# Archive > Open content archive > MLM Industry Forum >  Robert kiyosaki Book on Network marketing

## sterne.law@gmail.com

Interesting read and insightful, he is very pro network marketing. Remembering of course the difference between genuine network or multi level marketing and pyramid schemes and other scams. My reason for getting the book, is a friend was asking about Amway and I thought I would do some research.
Anyone got advice on Amway? Seems a solid company in 90 countries etc and excellent admin and support system. Also a pretty ingenius sales methodology I must add.

----------


## wynn

MLM does work.

The problem is the larger your downline becomes the more stock you end up ordering and paying for so all your profits are tied up.

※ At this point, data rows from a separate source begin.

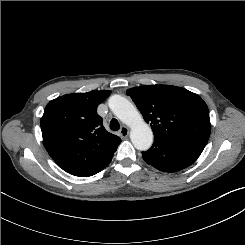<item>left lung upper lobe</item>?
I'll list each match as a JSON object with an SVG mask.
<instances>
[{"label":"left lung upper lobe","mask_w":245,"mask_h":245,"mask_svg":"<svg viewBox=\"0 0 245 245\" xmlns=\"http://www.w3.org/2000/svg\"><path fill=\"white\" fill-rule=\"evenodd\" d=\"M154 133V138L200 152L211 131L209 110L202 98L182 87L140 86L127 90Z\"/></svg>","instance_id":"obj_1"}]
</instances>
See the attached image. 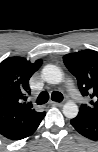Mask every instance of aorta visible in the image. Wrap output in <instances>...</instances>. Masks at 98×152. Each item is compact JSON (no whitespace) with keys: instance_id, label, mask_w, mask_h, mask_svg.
<instances>
[{"instance_id":"obj_1","label":"aorta","mask_w":98,"mask_h":152,"mask_svg":"<svg viewBox=\"0 0 98 152\" xmlns=\"http://www.w3.org/2000/svg\"><path fill=\"white\" fill-rule=\"evenodd\" d=\"M42 77L50 84H59L63 80V74L60 68L51 64H48L43 68ZM78 112V106L73 101H68L63 106V114L69 119L76 117Z\"/></svg>"}]
</instances>
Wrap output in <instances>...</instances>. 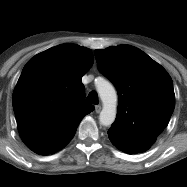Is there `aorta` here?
<instances>
[{"label":"aorta","instance_id":"obj_1","mask_svg":"<svg viewBox=\"0 0 187 187\" xmlns=\"http://www.w3.org/2000/svg\"><path fill=\"white\" fill-rule=\"evenodd\" d=\"M98 94L103 102V109L99 116L100 124L110 126L116 118L117 94L114 87L106 80H96Z\"/></svg>","mask_w":187,"mask_h":187}]
</instances>
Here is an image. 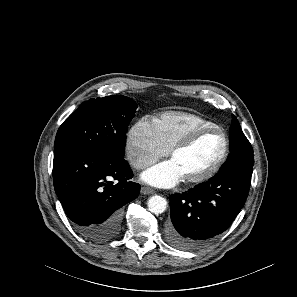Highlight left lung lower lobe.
I'll return each mask as SVG.
<instances>
[{"label": "left lung lower lobe", "mask_w": 297, "mask_h": 297, "mask_svg": "<svg viewBox=\"0 0 297 297\" xmlns=\"http://www.w3.org/2000/svg\"><path fill=\"white\" fill-rule=\"evenodd\" d=\"M252 169L223 170L211 180L170 196L166 237L174 247L197 250L224 232L243 208Z\"/></svg>", "instance_id": "obj_1"}]
</instances>
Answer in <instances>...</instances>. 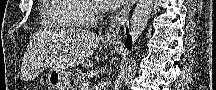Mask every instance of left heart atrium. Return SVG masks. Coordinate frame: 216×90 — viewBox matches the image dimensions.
Instances as JSON below:
<instances>
[{
  "label": "left heart atrium",
  "mask_w": 216,
  "mask_h": 90,
  "mask_svg": "<svg viewBox=\"0 0 216 90\" xmlns=\"http://www.w3.org/2000/svg\"><path fill=\"white\" fill-rule=\"evenodd\" d=\"M100 10H117V7H122L124 0H96Z\"/></svg>",
  "instance_id": "left-heart-atrium-1"
}]
</instances>
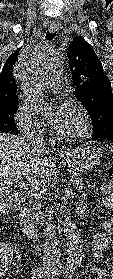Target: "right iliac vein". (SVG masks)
Returning <instances> with one entry per match:
<instances>
[{
	"label": "right iliac vein",
	"mask_w": 113,
	"mask_h": 279,
	"mask_svg": "<svg viewBox=\"0 0 113 279\" xmlns=\"http://www.w3.org/2000/svg\"><path fill=\"white\" fill-rule=\"evenodd\" d=\"M43 270H44V271H48L49 268H48V267H44Z\"/></svg>",
	"instance_id": "right-iliac-vein-1"
}]
</instances>
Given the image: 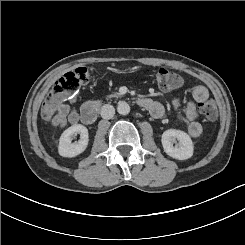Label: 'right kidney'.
Segmentation results:
<instances>
[{
  "mask_svg": "<svg viewBox=\"0 0 245 245\" xmlns=\"http://www.w3.org/2000/svg\"><path fill=\"white\" fill-rule=\"evenodd\" d=\"M77 134H80L79 141L72 143L73 137ZM88 141V129L81 124L72 125L60 137L59 154L63 157H75L86 149Z\"/></svg>",
  "mask_w": 245,
  "mask_h": 245,
  "instance_id": "ca27d5eb",
  "label": "right kidney"
}]
</instances>
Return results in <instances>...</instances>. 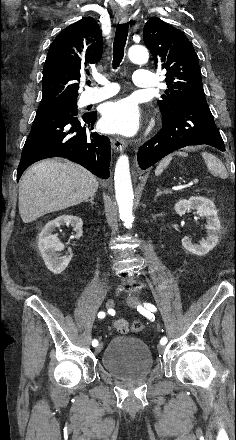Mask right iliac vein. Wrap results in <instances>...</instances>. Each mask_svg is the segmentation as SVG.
Wrapping results in <instances>:
<instances>
[{
	"mask_svg": "<svg viewBox=\"0 0 236 440\" xmlns=\"http://www.w3.org/2000/svg\"><path fill=\"white\" fill-rule=\"evenodd\" d=\"M114 304H115V302H114V300L111 299V298L108 299V300L106 301V307H107L108 309L113 308V307H114ZM102 348H103V344H102V343H99L98 346H97L96 349H95V352H96V353H99V352L102 350Z\"/></svg>",
	"mask_w": 236,
	"mask_h": 440,
	"instance_id": "63e3f726",
	"label": "right iliac vein"
}]
</instances>
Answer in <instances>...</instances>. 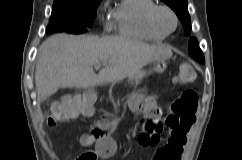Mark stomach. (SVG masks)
I'll return each mask as SVG.
<instances>
[{
	"label": "stomach",
	"mask_w": 242,
	"mask_h": 160,
	"mask_svg": "<svg viewBox=\"0 0 242 160\" xmlns=\"http://www.w3.org/2000/svg\"><path fill=\"white\" fill-rule=\"evenodd\" d=\"M167 67V64L165 61H158L154 68L153 71L157 72V73H163L165 71ZM151 71L149 73L147 72H142L139 75L135 76L134 78L130 79L131 84L134 85H138L139 83H141V81L143 80L144 77H146L147 75H150Z\"/></svg>",
	"instance_id": "obj_1"
}]
</instances>
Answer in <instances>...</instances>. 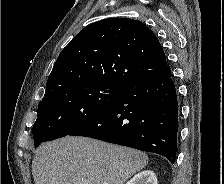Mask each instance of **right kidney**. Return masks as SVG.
<instances>
[{
    "mask_svg": "<svg viewBox=\"0 0 224 184\" xmlns=\"http://www.w3.org/2000/svg\"><path fill=\"white\" fill-rule=\"evenodd\" d=\"M126 184H157V177L151 170H145L136 174Z\"/></svg>",
    "mask_w": 224,
    "mask_h": 184,
    "instance_id": "ca27d5eb",
    "label": "right kidney"
}]
</instances>
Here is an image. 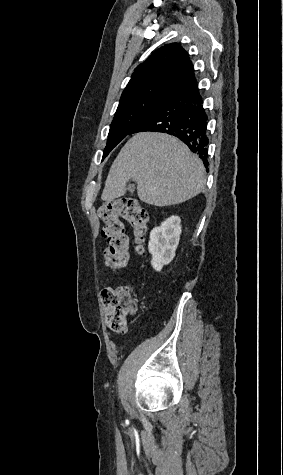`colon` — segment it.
Instances as JSON below:
<instances>
[{
  "label": "colon",
  "instance_id": "colon-1",
  "mask_svg": "<svg viewBox=\"0 0 283 475\" xmlns=\"http://www.w3.org/2000/svg\"><path fill=\"white\" fill-rule=\"evenodd\" d=\"M104 223L103 233L107 239L103 258L108 267L115 273L122 272L129 263V249L123 220H127L138 241L137 250L143 252L148 234V214L137 200L132 197L111 201L99 211ZM134 288L120 284L101 290L99 297L105 307V321L114 332H126L131 317L136 312Z\"/></svg>",
  "mask_w": 283,
  "mask_h": 475
}]
</instances>
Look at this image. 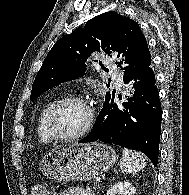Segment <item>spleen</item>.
I'll return each instance as SVG.
<instances>
[{
  "mask_svg": "<svg viewBox=\"0 0 189 195\" xmlns=\"http://www.w3.org/2000/svg\"><path fill=\"white\" fill-rule=\"evenodd\" d=\"M146 166L143 156L135 151L123 149L120 168L125 173H134L142 170Z\"/></svg>",
  "mask_w": 189,
  "mask_h": 195,
  "instance_id": "1",
  "label": "spleen"
}]
</instances>
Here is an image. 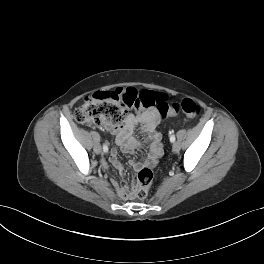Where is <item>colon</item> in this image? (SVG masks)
<instances>
[{"instance_id":"colon-1","label":"colon","mask_w":264,"mask_h":264,"mask_svg":"<svg viewBox=\"0 0 264 264\" xmlns=\"http://www.w3.org/2000/svg\"><path fill=\"white\" fill-rule=\"evenodd\" d=\"M142 108L156 109L161 118L182 112L187 118L194 119L200 113V106L190 98L170 105L167 95L163 92L129 87L93 94L76 108L74 117L79 123L90 127L115 128L129 110ZM152 181V170L147 167L142 168L133 179L130 195L140 200L145 199Z\"/></svg>"}]
</instances>
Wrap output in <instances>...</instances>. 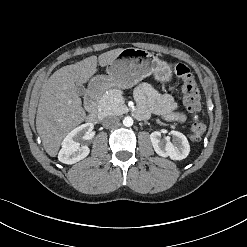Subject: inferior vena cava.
Returning <instances> with one entry per match:
<instances>
[{"mask_svg": "<svg viewBox=\"0 0 247 247\" xmlns=\"http://www.w3.org/2000/svg\"><path fill=\"white\" fill-rule=\"evenodd\" d=\"M103 126L112 128L119 124V118L117 116H107L102 120Z\"/></svg>", "mask_w": 247, "mask_h": 247, "instance_id": "obj_1", "label": "inferior vena cava"}]
</instances>
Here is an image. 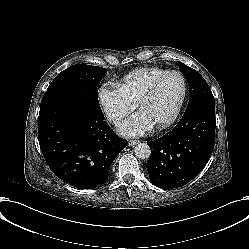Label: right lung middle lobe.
<instances>
[{"label":"right lung middle lobe","instance_id":"right-lung-middle-lobe-1","mask_svg":"<svg viewBox=\"0 0 249 249\" xmlns=\"http://www.w3.org/2000/svg\"><path fill=\"white\" fill-rule=\"evenodd\" d=\"M106 73L107 70L91 65L76 64L58 74L48 91L78 92L87 107L101 110L97 86Z\"/></svg>","mask_w":249,"mask_h":249}]
</instances>
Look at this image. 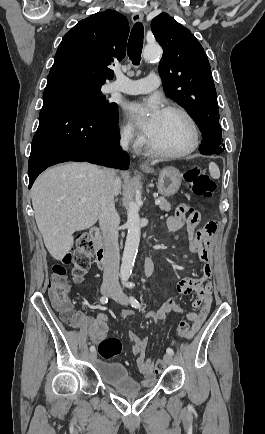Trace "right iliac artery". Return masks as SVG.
Returning <instances> with one entry per match:
<instances>
[{"mask_svg":"<svg viewBox=\"0 0 265 434\" xmlns=\"http://www.w3.org/2000/svg\"><path fill=\"white\" fill-rule=\"evenodd\" d=\"M100 302L102 303V304H106L107 302H108V298L106 297V296H102L101 298H100ZM90 351L92 352V351H95V347L94 346H91L90 347Z\"/></svg>","mask_w":265,"mask_h":434,"instance_id":"right-iliac-artery-1","label":"right iliac artery"}]
</instances>
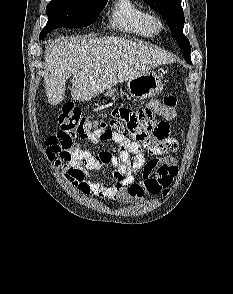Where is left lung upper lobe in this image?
Wrapping results in <instances>:
<instances>
[{"mask_svg":"<svg viewBox=\"0 0 233 294\" xmlns=\"http://www.w3.org/2000/svg\"><path fill=\"white\" fill-rule=\"evenodd\" d=\"M150 7L156 10L168 23L172 36L177 39V43L183 49L184 58L188 63L190 59V43L183 35V25L185 22L181 0H144Z\"/></svg>","mask_w":233,"mask_h":294,"instance_id":"obj_1","label":"left lung upper lobe"}]
</instances>
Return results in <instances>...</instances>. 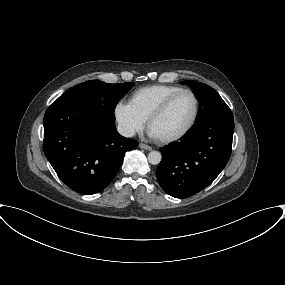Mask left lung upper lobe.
<instances>
[{"label": "left lung upper lobe", "mask_w": 285, "mask_h": 285, "mask_svg": "<svg viewBox=\"0 0 285 285\" xmlns=\"http://www.w3.org/2000/svg\"><path fill=\"white\" fill-rule=\"evenodd\" d=\"M192 87L199 102V110L194 126L214 119H233V114L220 95L210 86L195 81H184Z\"/></svg>", "instance_id": "1"}]
</instances>
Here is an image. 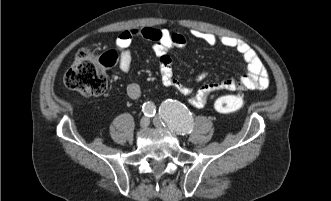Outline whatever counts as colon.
Wrapping results in <instances>:
<instances>
[{
  "mask_svg": "<svg viewBox=\"0 0 331 201\" xmlns=\"http://www.w3.org/2000/svg\"><path fill=\"white\" fill-rule=\"evenodd\" d=\"M118 59L114 51L99 53L96 50L80 51L64 76V85L86 97L104 94L107 90L106 69ZM218 97L214 102L216 111L233 113L242 109L246 103L244 91Z\"/></svg>",
  "mask_w": 331,
  "mask_h": 201,
  "instance_id": "1",
  "label": "colon"
}]
</instances>
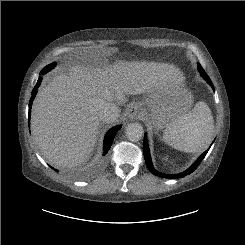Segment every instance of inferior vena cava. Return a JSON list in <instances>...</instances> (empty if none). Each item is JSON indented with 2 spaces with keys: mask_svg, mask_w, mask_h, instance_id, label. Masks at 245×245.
<instances>
[{
  "mask_svg": "<svg viewBox=\"0 0 245 245\" xmlns=\"http://www.w3.org/2000/svg\"><path fill=\"white\" fill-rule=\"evenodd\" d=\"M99 118L106 123L114 122L119 116V109L114 103L101 100L97 105Z\"/></svg>",
  "mask_w": 245,
  "mask_h": 245,
  "instance_id": "1",
  "label": "inferior vena cava"
}]
</instances>
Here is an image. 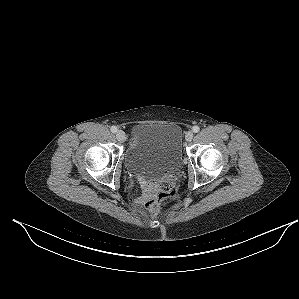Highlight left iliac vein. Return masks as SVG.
<instances>
[{
  "label": "left iliac vein",
  "mask_w": 299,
  "mask_h": 299,
  "mask_svg": "<svg viewBox=\"0 0 299 299\" xmlns=\"http://www.w3.org/2000/svg\"><path fill=\"white\" fill-rule=\"evenodd\" d=\"M186 141L190 142L193 139V132L188 131L185 136Z\"/></svg>",
  "instance_id": "4c4485c4"
}]
</instances>
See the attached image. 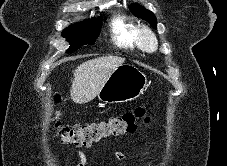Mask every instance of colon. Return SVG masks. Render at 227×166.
I'll list each match as a JSON object with an SVG mask.
<instances>
[{
    "label": "colon",
    "mask_w": 227,
    "mask_h": 166,
    "mask_svg": "<svg viewBox=\"0 0 227 166\" xmlns=\"http://www.w3.org/2000/svg\"><path fill=\"white\" fill-rule=\"evenodd\" d=\"M55 110L52 117V128L64 144L77 147H89L104 139L118 137L135 132L141 123L148 122V111L145 106H138L132 111L109 117L106 121L86 125H63L60 121L59 106L61 97L54 96Z\"/></svg>",
    "instance_id": "1"
}]
</instances>
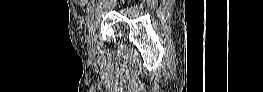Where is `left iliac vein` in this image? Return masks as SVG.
Returning a JSON list of instances; mask_svg holds the SVG:
<instances>
[{"mask_svg": "<svg viewBox=\"0 0 263 92\" xmlns=\"http://www.w3.org/2000/svg\"><path fill=\"white\" fill-rule=\"evenodd\" d=\"M87 42H88V47L90 51L95 50V28L92 25L89 29L88 35H87Z\"/></svg>", "mask_w": 263, "mask_h": 92, "instance_id": "1", "label": "left iliac vein"}]
</instances>
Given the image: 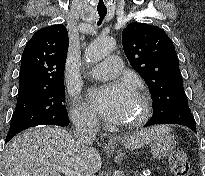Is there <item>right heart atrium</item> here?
I'll list each match as a JSON object with an SVG mask.
<instances>
[{"label": "right heart atrium", "mask_w": 205, "mask_h": 176, "mask_svg": "<svg viewBox=\"0 0 205 176\" xmlns=\"http://www.w3.org/2000/svg\"><path fill=\"white\" fill-rule=\"evenodd\" d=\"M71 115L78 126L95 128L98 124V120L94 112L89 107L82 104L78 99H74L73 101Z\"/></svg>", "instance_id": "d8ad5b80"}]
</instances>
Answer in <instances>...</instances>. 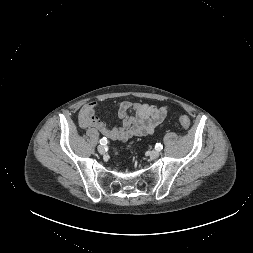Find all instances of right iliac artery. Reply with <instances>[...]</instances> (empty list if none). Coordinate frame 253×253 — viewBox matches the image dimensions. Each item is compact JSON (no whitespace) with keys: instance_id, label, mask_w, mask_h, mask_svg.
<instances>
[{"instance_id":"obj_1","label":"right iliac artery","mask_w":253,"mask_h":253,"mask_svg":"<svg viewBox=\"0 0 253 253\" xmlns=\"http://www.w3.org/2000/svg\"><path fill=\"white\" fill-rule=\"evenodd\" d=\"M100 144L101 145H106L107 144V139L105 137L100 139Z\"/></svg>"}]
</instances>
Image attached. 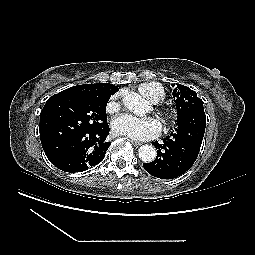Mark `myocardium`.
I'll use <instances>...</instances> for the list:
<instances>
[{"label": "myocardium", "instance_id": "myocardium-1", "mask_svg": "<svg viewBox=\"0 0 255 255\" xmlns=\"http://www.w3.org/2000/svg\"><path fill=\"white\" fill-rule=\"evenodd\" d=\"M164 117L168 123H174L178 119V112L175 110H165Z\"/></svg>", "mask_w": 255, "mask_h": 255}]
</instances>
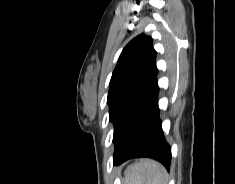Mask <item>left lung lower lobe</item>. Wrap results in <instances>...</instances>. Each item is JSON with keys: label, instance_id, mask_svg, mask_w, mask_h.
Masks as SVG:
<instances>
[{"label": "left lung lower lobe", "instance_id": "obj_1", "mask_svg": "<svg viewBox=\"0 0 235 184\" xmlns=\"http://www.w3.org/2000/svg\"><path fill=\"white\" fill-rule=\"evenodd\" d=\"M158 91L157 85L153 96L139 115L125 146L113 158L114 165L131 158L149 157L161 162L167 170L170 169L171 147L165 140L161 126Z\"/></svg>", "mask_w": 235, "mask_h": 184}]
</instances>
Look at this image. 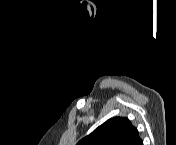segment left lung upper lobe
Listing matches in <instances>:
<instances>
[{
    "instance_id": "5c2ea615",
    "label": "left lung upper lobe",
    "mask_w": 176,
    "mask_h": 145,
    "mask_svg": "<svg viewBox=\"0 0 176 145\" xmlns=\"http://www.w3.org/2000/svg\"><path fill=\"white\" fill-rule=\"evenodd\" d=\"M78 145H143V141L128 118L115 117L79 141Z\"/></svg>"
}]
</instances>
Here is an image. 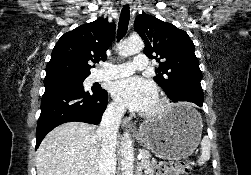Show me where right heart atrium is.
Segmentation results:
<instances>
[{"label": "right heart atrium", "mask_w": 251, "mask_h": 175, "mask_svg": "<svg viewBox=\"0 0 251 175\" xmlns=\"http://www.w3.org/2000/svg\"><path fill=\"white\" fill-rule=\"evenodd\" d=\"M108 110L109 113L115 117H120L123 114V110L113 102L110 103Z\"/></svg>", "instance_id": "right-heart-atrium-1"}]
</instances>
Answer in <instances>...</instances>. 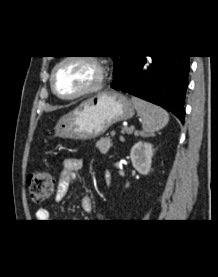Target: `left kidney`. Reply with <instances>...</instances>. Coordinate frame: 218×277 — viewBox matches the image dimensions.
I'll use <instances>...</instances> for the list:
<instances>
[{
    "mask_svg": "<svg viewBox=\"0 0 218 277\" xmlns=\"http://www.w3.org/2000/svg\"><path fill=\"white\" fill-rule=\"evenodd\" d=\"M153 157L152 144L148 142H137L130 151L133 167L142 175H147L151 169Z\"/></svg>",
    "mask_w": 218,
    "mask_h": 277,
    "instance_id": "obj_1",
    "label": "left kidney"
}]
</instances>
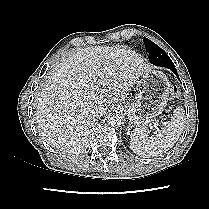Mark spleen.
Wrapping results in <instances>:
<instances>
[{"label":"spleen","mask_w":209,"mask_h":209,"mask_svg":"<svg viewBox=\"0 0 209 209\" xmlns=\"http://www.w3.org/2000/svg\"><path fill=\"white\" fill-rule=\"evenodd\" d=\"M186 116L182 107H177L167 126L154 135L143 128H135L130 135L131 150L142 157H155L166 153L178 141L185 127Z\"/></svg>","instance_id":"spleen-1"}]
</instances>
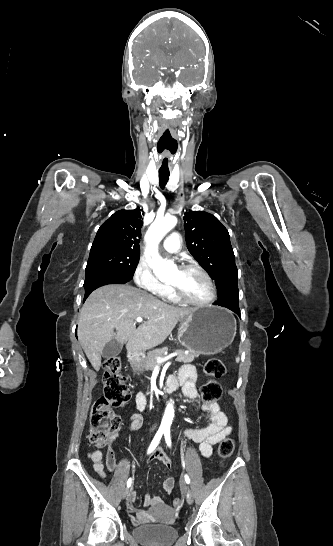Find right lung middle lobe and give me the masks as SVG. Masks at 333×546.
Masks as SVG:
<instances>
[{"label": "right lung middle lobe", "mask_w": 333, "mask_h": 546, "mask_svg": "<svg viewBox=\"0 0 333 546\" xmlns=\"http://www.w3.org/2000/svg\"><path fill=\"white\" fill-rule=\"evenodd\" d=\"M140 253L119 249H100L90 251L86 272L105 270L133 278Z\"/></svg>", "instance_id": "1"}]
</instances>
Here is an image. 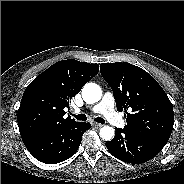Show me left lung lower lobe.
<instances>
[{"mask_svg":"<svg viewBox=\"0 0 184 184\" xmlns=\"http://www.w3.org/2000/svg\"><path fill=\"white\" fill-rule=\"evenodd\" d=\"M115 137L106 147L117 159L131 164H141L154 158L162 149L147 138L127 128H116Z\"/></svg>","mask_w":184,"mask_h":184,"instance_id":"obj_1","label":"left lung lower lobe"}]
</instances>
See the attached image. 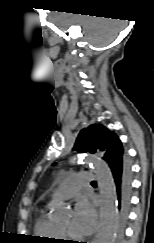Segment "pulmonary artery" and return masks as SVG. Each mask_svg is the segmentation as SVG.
<instances>
[{
	"label": "pulmonary artery",
	"instance_id": "1",
	"mask_svg": "<svg viewBox=\"0 0 154 243\" xmlns=\"http://www.w3.org/2000/svg\"><path fill=\"white\" fill-rule=\"evenodd\" d=\"M95 178L94 173L81 171L74 173L58 186L61 197L69 199L74 197L80 189Z\"/></svg>",
	"mask_w": 154,
	"mask_h": 243
}]
</instances>
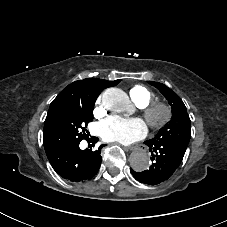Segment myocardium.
Instances as JSON below:
<instances>
[{
  "instance_id": "myocardium-1",
  "label": "myocardium",
  "mask_w": 227,
  "mask_h": 227,
  "mask_svg": "<svg viewBox=\"0 0 227 227\" xmlns=\"http://www.w3.org/2000/svg\"><path fill=\"white\" fill-rule=\"evenodd\" d=\"M143 116L149 123V125L154 129H161L166 127L174 116L173 107L164 101L153 100L142 107ZM161 112L159 118L156 117V114Z\"/></svg>"
}]
</instances>
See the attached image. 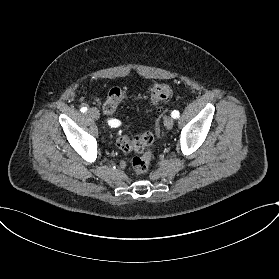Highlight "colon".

Other schemes that do the deliveries direct tend to be so expensive and unreliable that people just stop buying after the second or third time.

Or worst of all, you spend all your free time attending endless 'RA RA' meetings.

 :Banghead:

----------


## Kevm

MLM's do work. Its simple referal based marketing to sell a product. Almost every company uses word of mouth to help sell products.
So why not use that word of mouth and make a % back?
There are alot of MLM's around, and a new one seems to pop up almost daily.
Even good old Donlad Trump is getting invlolved with MLM industry. Its a growing trend, and its shockingly still in its infancy in South Africa.
Our Government hasnt caught on to most of the scams going around posing as MLM. Or they are still not big enough to be an issue yet.

I am pro MLM, I am also pro Amway. Wether the name has a bad rap from what people have done with it. No one can really deny that they are successful. Most of the laws governing MLM or Network Marketing companies in the US have been tried and tested by the Amway Corporation.

What truly distinguishes this MLM from so many others is the Network 21 Association. As far as overall business education you cannot beat the cds and books for Financial Intelligence, time leverage and relationship managment.

----------


## Dave A

> The problem is the larger your downline becomes the more stock you end up ordering and paying for so all your profits are tied up.


Memories of the early days of Golden Products by any chance?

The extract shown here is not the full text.